> Work task:
For the data below, give again exactly the lines from the one containing "8ZBNqNTC1RfqW7YRxA 대략 이번주까지 많은 분들" through the one containing "소프트웨어 아키텍처 연구 분야 및", both ends included, and no others.

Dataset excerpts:
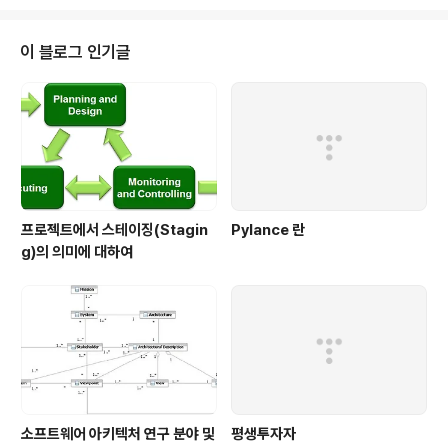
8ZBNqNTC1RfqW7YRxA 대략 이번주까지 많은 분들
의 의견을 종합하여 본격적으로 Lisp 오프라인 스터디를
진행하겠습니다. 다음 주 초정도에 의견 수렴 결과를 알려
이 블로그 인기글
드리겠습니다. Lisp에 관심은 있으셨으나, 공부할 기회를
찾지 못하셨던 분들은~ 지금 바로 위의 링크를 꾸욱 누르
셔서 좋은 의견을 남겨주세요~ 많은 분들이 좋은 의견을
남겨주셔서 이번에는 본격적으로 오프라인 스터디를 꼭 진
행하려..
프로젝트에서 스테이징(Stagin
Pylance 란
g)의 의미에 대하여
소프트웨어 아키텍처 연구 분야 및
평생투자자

...

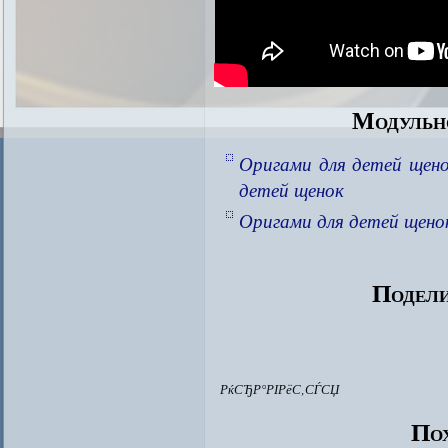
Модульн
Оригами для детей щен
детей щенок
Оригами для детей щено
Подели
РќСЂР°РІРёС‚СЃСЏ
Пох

> Problem solution:
8ZBNqNTC1RfqW7YRxA 대략 이번주까지 많은 분들
의 의견을 종합하여 본격적으로 Lisp 오프라인 스터디를
진행하겠습니다. 다음 주 초정도에 의견 수렴 결과를 알려
이 블로그 인기글
드리겠습니다. Lisp에 관심은 있으셨으나, 공부할 기회를
찾지 못하셨던 분들은~ 지금 바로 위의 링크를 꾸욱 누르
셔서 좋은 의견을 남겨주세요~ 많은 분들이 좋은 의견을
남겨주셔서 이번에는 본격적으로 오프라인 스터디를 꼭 진
행하려..
프로젝트에서 스테이징(Stagin
Pylance 란
g)의 의미에 대하여
소프트웨어 아키텍처 연구 분야 및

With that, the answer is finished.